EU beschwert sich bei Pharmakonzernen: „Nicht hinnehmbar“

Erst kündigte Pfizer Lieferschwierigkeiten an, dann AstraZeneca. Jetzt hat noch Pharmakonzern Merck seine Impfstoff-Entwicklung abgebrochen.

Boris Johnson hält ein Fläschchen des Impfserums von AstraZeneca in die Kamera

Boris Johnson demonstriert stolz, dass es in Großbritannien offensichtlich keine Lieferprobleme gibt Foto: Stefan Rousseau/reuters

BRÜSSEL taz | Angesichts zunehmender Probleme bei der Lieferung von Corona-Impfstoffen nach Europa bemüht sich die EU-Kommission um Schadensbegrenzung. Behördenchefin Ursula von der Leyen schaltete sich am Montag persönlich in den Streit mit dem britisch-schwedischen Pharmakonzern Astra-Zeneca ein. In einem Telefonat mit Firmenchef Pascal Soriot bestand sie auf Einhaltung der Lieferzusagen.

Der Hersteller, der Großbritannien seit Wochen versorgt, hatte am Freitag mitgeteilt, dass er der EU zunächst weniger Corona-Impfdosen liefern könne als vorgesehen. Grund seien Probleme in „einem Werk in unserer europäischen Lieferkette“. Ein EU-Vertreter sagte, es gehe um einen Ausfall um 60 Prozent auf nur noch 31 Millionen Dosen. Dies will von der Leyen nicht hinnehmen.

Die Kommissionschefin erinnerte nach Angaben eines Sprechers daran, dass die EU „im Vorfeld beträchtliche Summen in das Unternehmen investiert“ habe, um sicherzustellen, dass die Produktion in Gang kommt. Deshalb müsse AstraZeneca nun die vereinbarten Impfdosen liefern. Die EU behalte sich rechtliche Schritte vor, hieß es in Brüssel.

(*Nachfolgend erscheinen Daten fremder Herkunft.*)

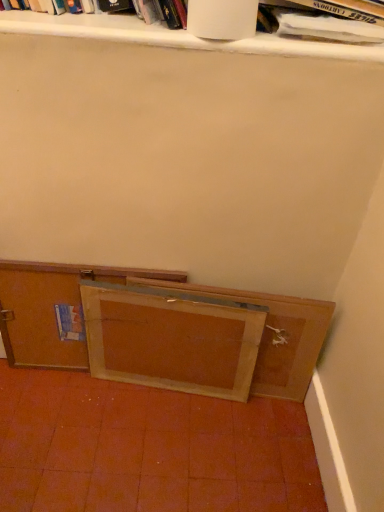 Question: Considering the positions of wooden cabinet at lower left, the 2th cabinetry in the right-to-left sequence, and white matte book at upper center, placed as the 1th book when sorted from left to right, in the image, is wooden cabinet at lower left, the 2th cabinetry in the right-to-left sequence, wider or thinner than white matte book at upper center, placed as the 1th book when sorted from left to right,?

Choices:
 (A) wide
 (B) thin

Answer: (B)

Question: Choose the correct answer: Is wooden cabinet at lower left, which ranks as the first cabinetry in left-to-right order, inside white matte book at upper center, the second book viewed from the right, or outside it?

Choices:
 (A) outside
 (B) inside

Answer: (A)

Question: Considering the real-world distances, which object is farthest from the white paper at upper right, which ranks as the second book in left-to-right order?

Choices:
 (A) wooden cabinet at lower left, the 2th cabinetry in the right-to-left sequence
 (B) white matte book at upper center, placed as the 1th book when sorted from left to right
 (C) wooden frame at lower center
 (D) wooden frame at lower center, the 1th cabinetry viewed from the right

Answer: (A)

Question: Estimate the real-world distances between objects in this image. Which object is farther from the white matte book at upper center, the second book viewed from the right?

Choices:
 (A) wooden frame at lower center
 (B) wooden frame at lower center, the 1th cabinetry viewed from the right
 (C) wooden cabinet at lower left, the 2th cabinetry in the right-to-left sequence
 (D) white paper at upper right, the first book in the right-to-left sequence

Answer: (A)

Am Nachmittag traf sich die EU-Behörde mit den 27 EU-Staaten zu einem Krisentreffen. Der Vertrag mit AstraZeneca war, wie alle anderen Impfstoff-Deals, in enger Absprache mit den Mitgliedsstaaten ausgehandelt worden. Darauf weist die EU-Kommission regelmäßig hin, wenn etwas schief geht – wie auch jetzt wieder. Man sitze in einem Boot, heißt es in Brüssel mit Blick auf die Pannenserie.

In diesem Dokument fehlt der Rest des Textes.